DATASET ▸
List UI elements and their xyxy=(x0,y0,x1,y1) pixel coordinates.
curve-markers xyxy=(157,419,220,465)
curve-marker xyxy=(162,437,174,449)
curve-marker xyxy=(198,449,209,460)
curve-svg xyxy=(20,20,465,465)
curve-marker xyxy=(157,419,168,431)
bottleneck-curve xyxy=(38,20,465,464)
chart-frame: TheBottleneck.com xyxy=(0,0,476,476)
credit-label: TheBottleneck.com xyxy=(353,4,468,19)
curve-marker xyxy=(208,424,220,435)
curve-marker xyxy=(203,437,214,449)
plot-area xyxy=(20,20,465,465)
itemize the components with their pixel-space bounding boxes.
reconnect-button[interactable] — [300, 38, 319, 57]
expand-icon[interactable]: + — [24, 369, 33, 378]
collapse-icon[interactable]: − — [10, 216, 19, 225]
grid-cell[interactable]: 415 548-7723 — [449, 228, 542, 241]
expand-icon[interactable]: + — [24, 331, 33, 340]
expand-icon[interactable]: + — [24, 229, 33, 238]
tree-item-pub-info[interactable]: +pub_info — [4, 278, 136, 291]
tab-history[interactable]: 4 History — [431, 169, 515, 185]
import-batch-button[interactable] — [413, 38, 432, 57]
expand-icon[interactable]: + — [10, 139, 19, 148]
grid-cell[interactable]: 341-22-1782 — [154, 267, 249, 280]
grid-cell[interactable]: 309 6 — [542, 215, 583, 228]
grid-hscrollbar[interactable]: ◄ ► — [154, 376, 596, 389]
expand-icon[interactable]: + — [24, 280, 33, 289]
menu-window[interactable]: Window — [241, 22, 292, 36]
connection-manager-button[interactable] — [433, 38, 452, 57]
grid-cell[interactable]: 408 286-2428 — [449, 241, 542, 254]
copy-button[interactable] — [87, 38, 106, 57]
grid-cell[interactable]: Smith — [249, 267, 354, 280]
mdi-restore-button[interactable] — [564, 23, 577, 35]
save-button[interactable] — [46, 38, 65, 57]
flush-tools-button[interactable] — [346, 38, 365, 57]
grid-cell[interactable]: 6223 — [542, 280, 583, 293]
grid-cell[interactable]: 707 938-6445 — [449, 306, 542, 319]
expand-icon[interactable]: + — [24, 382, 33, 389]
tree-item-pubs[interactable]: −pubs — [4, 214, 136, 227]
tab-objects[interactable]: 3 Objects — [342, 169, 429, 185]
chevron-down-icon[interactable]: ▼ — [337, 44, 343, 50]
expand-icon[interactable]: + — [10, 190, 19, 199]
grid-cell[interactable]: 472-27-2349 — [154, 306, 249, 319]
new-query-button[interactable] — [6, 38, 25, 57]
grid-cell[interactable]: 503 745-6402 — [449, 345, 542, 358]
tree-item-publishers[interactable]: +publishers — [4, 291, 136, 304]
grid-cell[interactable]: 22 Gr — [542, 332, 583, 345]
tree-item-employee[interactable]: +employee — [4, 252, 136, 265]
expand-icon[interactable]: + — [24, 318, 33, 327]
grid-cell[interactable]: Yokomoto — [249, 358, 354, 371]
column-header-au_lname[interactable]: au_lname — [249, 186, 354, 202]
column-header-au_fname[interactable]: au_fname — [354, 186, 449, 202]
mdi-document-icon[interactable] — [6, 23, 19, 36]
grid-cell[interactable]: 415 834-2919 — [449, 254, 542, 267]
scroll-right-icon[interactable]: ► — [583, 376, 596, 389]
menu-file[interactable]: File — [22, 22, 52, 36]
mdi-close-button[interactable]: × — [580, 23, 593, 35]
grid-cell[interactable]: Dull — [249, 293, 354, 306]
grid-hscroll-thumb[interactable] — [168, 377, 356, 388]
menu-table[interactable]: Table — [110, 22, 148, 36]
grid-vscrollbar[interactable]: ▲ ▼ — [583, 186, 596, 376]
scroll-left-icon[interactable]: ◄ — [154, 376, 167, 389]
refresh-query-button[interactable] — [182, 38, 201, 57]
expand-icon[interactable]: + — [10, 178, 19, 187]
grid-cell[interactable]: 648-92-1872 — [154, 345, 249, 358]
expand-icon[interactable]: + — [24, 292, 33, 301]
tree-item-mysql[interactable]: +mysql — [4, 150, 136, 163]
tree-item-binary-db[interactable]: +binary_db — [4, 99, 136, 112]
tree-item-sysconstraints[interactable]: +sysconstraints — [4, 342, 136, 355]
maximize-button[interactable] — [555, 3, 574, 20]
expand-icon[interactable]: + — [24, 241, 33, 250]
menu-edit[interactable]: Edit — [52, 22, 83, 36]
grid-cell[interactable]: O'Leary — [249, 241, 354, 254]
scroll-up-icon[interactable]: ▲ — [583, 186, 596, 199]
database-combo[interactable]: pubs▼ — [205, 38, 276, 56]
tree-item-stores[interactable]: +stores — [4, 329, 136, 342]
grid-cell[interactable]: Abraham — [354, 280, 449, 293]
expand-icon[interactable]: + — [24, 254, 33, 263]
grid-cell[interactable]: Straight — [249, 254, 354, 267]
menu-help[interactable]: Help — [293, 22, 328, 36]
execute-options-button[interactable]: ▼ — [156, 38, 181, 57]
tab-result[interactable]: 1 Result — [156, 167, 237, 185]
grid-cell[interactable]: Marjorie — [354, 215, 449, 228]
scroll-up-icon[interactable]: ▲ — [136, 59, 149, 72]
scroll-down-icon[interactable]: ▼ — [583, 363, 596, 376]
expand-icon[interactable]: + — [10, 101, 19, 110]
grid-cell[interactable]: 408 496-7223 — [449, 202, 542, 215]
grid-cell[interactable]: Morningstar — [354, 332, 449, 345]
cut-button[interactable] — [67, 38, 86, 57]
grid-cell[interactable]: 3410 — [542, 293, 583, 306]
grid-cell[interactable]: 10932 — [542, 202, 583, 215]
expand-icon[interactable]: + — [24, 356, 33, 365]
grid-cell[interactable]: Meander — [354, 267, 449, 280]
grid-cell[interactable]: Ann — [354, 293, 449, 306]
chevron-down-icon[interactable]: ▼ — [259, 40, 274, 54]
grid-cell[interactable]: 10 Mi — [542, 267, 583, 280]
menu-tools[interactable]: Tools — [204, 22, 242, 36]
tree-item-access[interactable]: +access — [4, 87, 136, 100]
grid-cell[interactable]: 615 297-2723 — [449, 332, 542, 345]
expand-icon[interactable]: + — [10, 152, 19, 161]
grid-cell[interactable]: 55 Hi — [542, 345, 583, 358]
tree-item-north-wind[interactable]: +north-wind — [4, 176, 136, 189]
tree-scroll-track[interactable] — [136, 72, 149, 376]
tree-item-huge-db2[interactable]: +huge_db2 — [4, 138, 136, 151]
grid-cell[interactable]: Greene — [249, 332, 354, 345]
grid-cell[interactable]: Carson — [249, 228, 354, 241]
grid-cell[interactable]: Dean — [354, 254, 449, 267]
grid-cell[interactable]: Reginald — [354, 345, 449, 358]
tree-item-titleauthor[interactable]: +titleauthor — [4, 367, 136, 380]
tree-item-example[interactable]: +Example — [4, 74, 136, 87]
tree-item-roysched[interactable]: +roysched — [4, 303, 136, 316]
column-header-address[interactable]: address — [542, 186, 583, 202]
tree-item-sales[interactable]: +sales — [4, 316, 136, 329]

WHAT YOU HAVE TO DO ▸
Would you please show every line of the material above that includes the string "column"?

ANSWER TO THE EXERCISE ▸
column-header-au_lname[interactable]: au_lname — [249, 186, 354, 202]
column-header-au_fname[interactable]: au_fname — [354, 186, 449, 202]
column-header-address[interactable]: address — [542, 186, 583, 202]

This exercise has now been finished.